Spin Dictators: The Changing Face of Tyranny in the 21st Century
- First edition
- Author: Sergey Guriyev; Daniel Treisman;
- Subject: Political science
- Publisher: Princeton University Press
- Publication date: 2022
- Media type: Print
- Pages: 360
- Website: spindictators.com

= Spin Dictators =

2022 political science book

Spin Dictators: The Changing Face of Tyranny in the 21st Century is a political science book by Russian economist Sergey Guriyev and American political scientist Daniel Treisman. It examines how modern dictators and autocrats – pioneered by Lee Kuan Yew of Singapore and Alberto Fujimori of Peru, and replicated by Vladimir Putin of Russia, Recep Tayyip Erdoğan of Turkey, and Viktor Orbán of Hungary – focus more on propaganda methods such as spin, disinformation, and psychologically keeping their populations in fear of the Other (imagocracy), instead of the more overtly brutal methods of political repression favoured by dictators of the past such as Joseph Stalin of the Soviet Union or Mao Zedong of China.

The authors contend that modern "spin dictators" pretend to be democrats (for example, allowing a select group of high-brow, but low-circulation, dissident newspapers to exist to show that they respect the freedom of the press), but still use their power to suppress dissent (for example, increasing tax demands on independent broadcasters, or such outlets being bought by the leader's cronies; or accusing independent broadcasters of publishing fake news and shutting them down). Thus, these authoritarian leaders manipulate the media, rather than totally censor or suppress it, and are thus more popular among the people. The book also discusses the sympathies between spin dictators and democratic populists such as American president Donald Trump.

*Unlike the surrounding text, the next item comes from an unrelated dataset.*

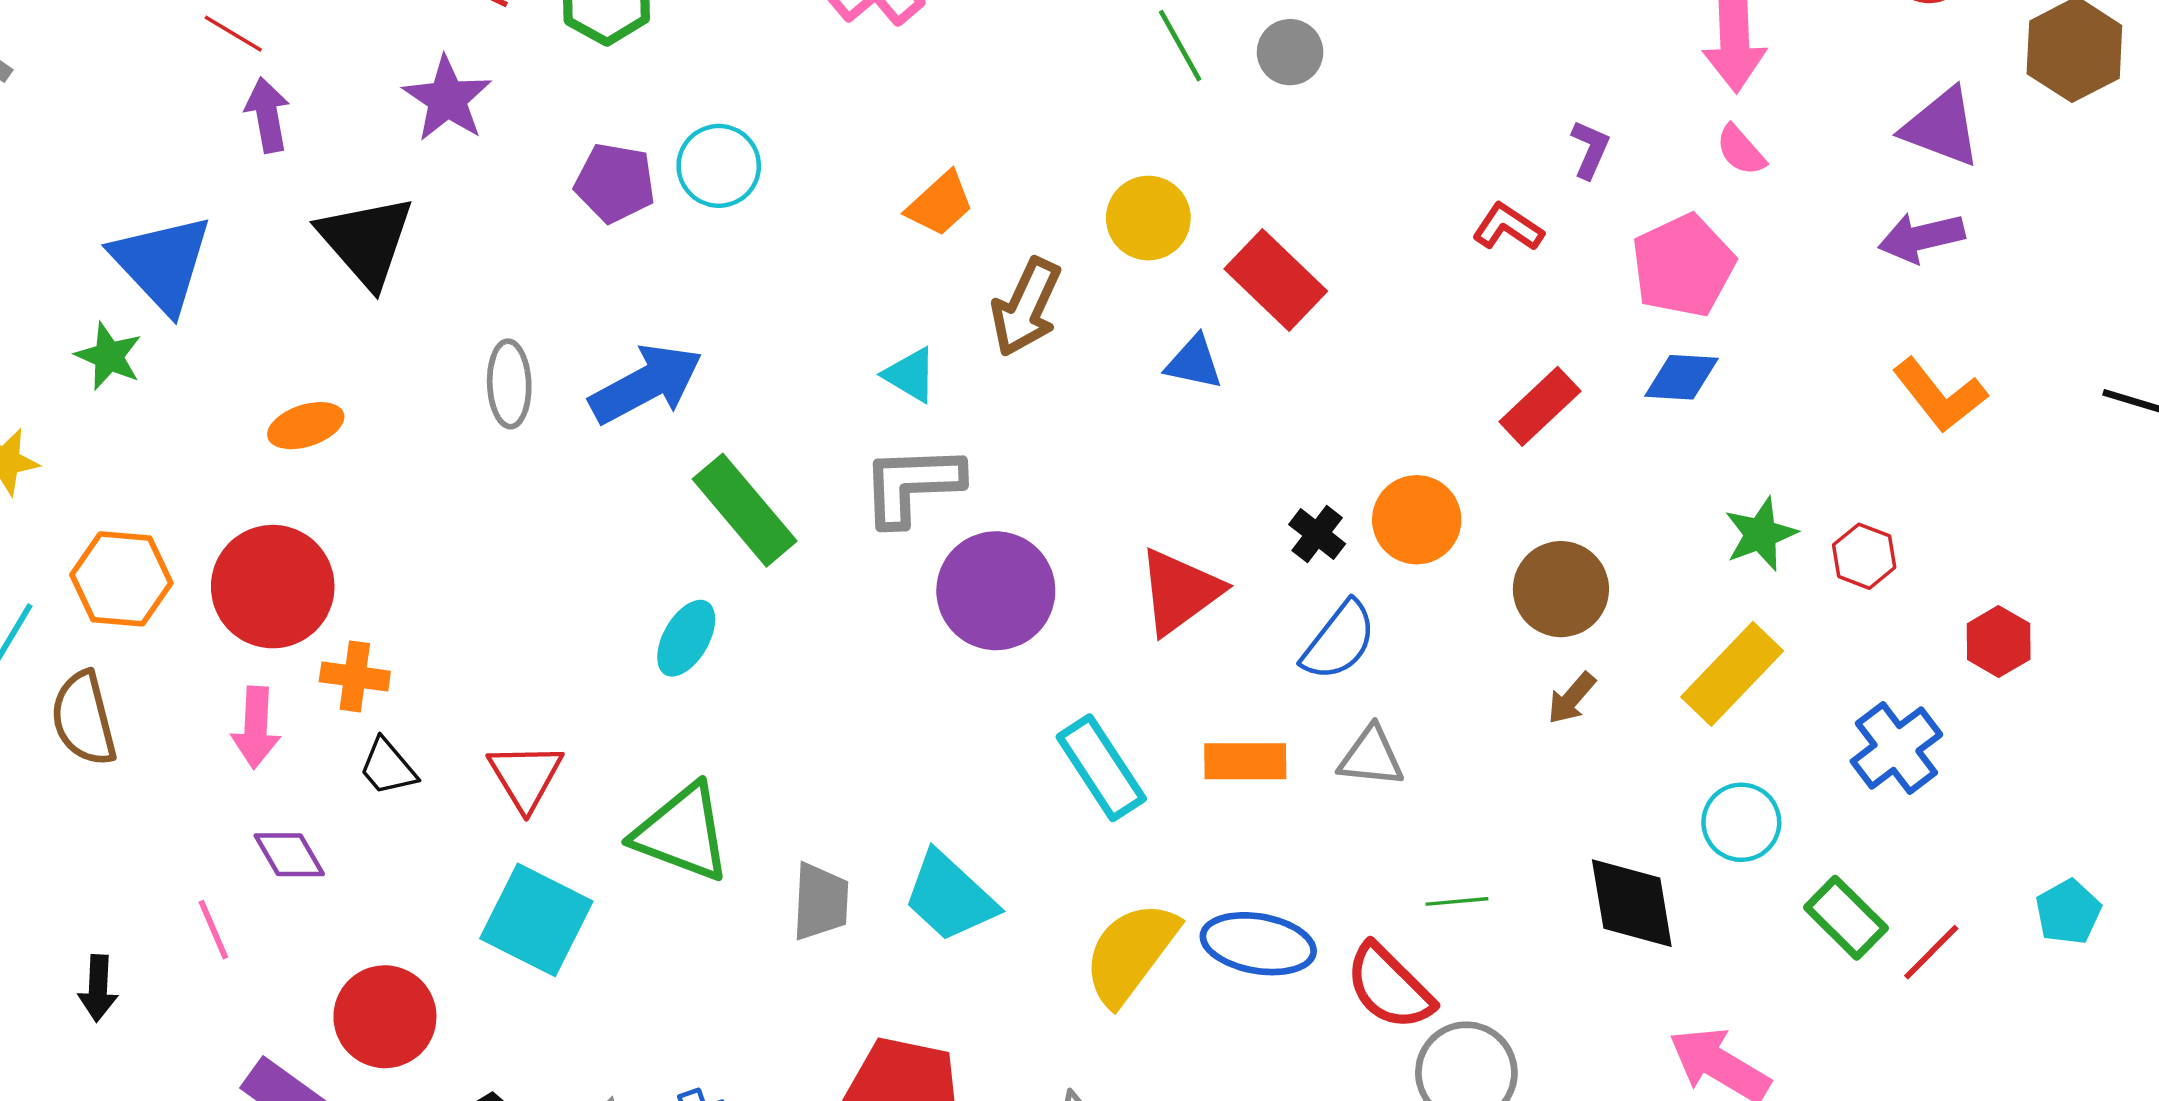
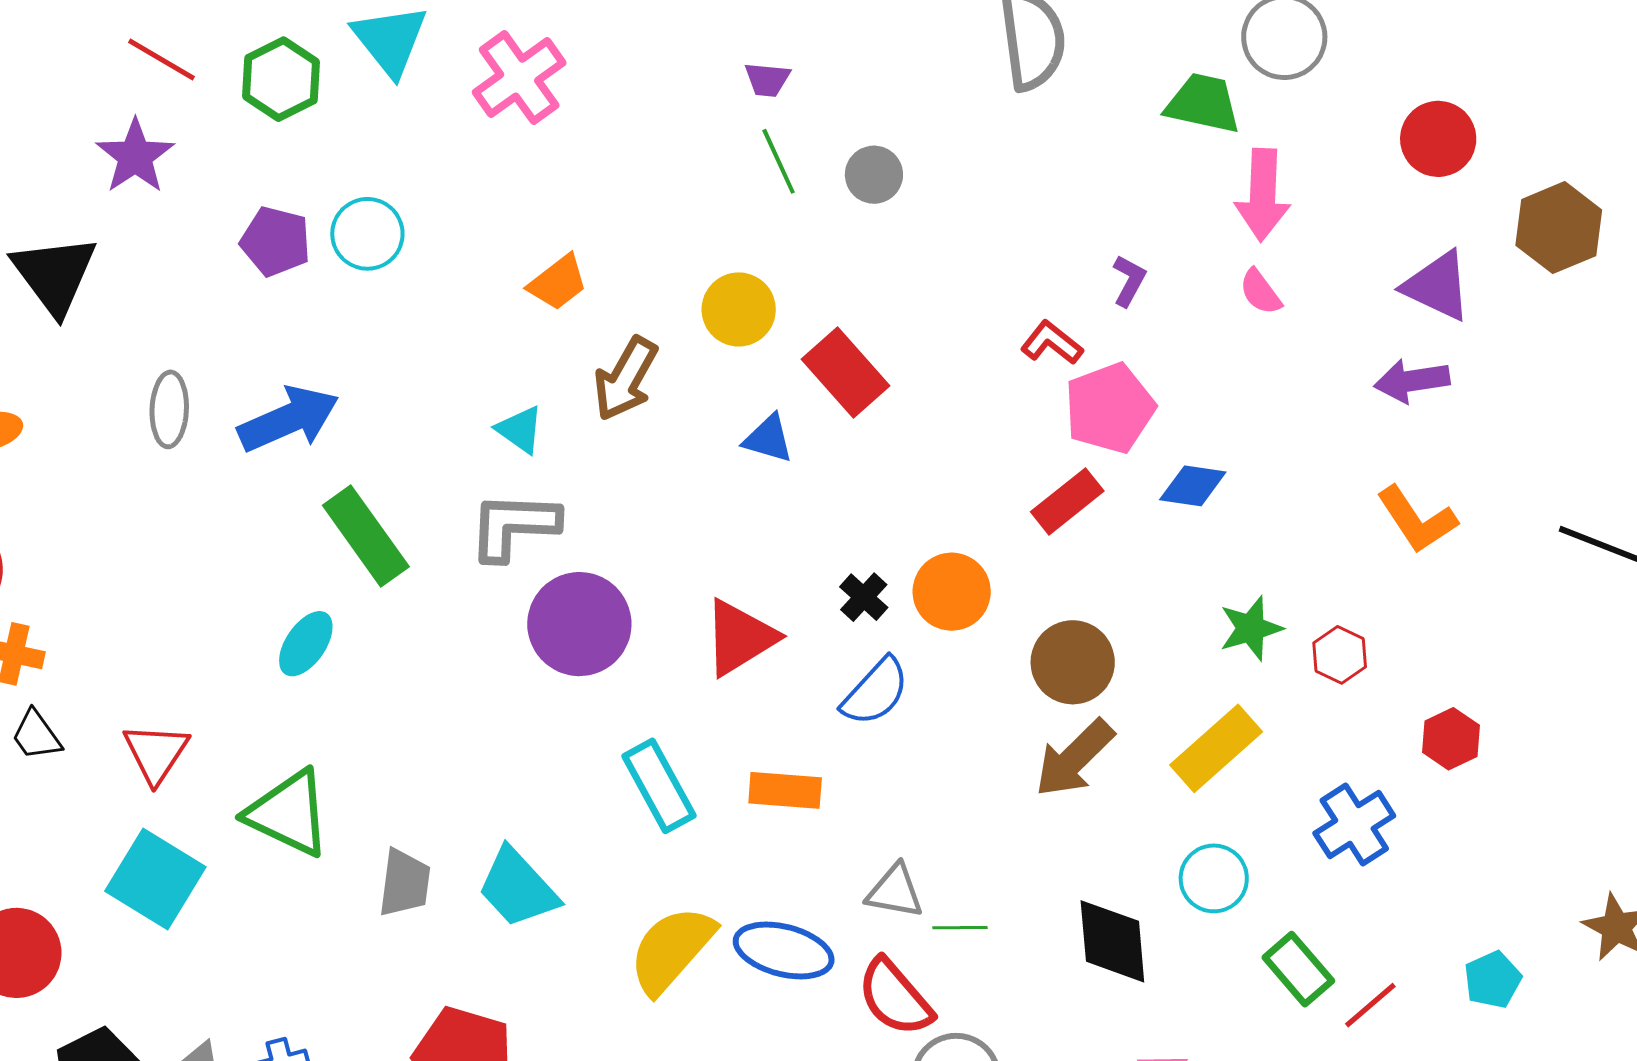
pink pentagon: (1683, 266) -> (1110, 408), moved
brown arrow: (1572, 698) -> (1074, 758), size x1.8
gray triangle: (1371, 757) -> (895, 891), moved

Putinist Russia during the 2000s and early 2010s was both a trigger and a key example for this theory. But the regime's sharp turn toward greater repressions in mid 2010–2020s culminating with the 2022 Russian invasion of Ukraine raised the question of the prerequisites for that change. In an article written specifically for Re: Russia, Daniel Treisman argues that this reverse evolution was caused not by the conservatism and imperial ambitions of the Russian population, as is commonly believed, but rather by the ongoing process of social modernisation, which Putin's spin dictatorship could no longer control.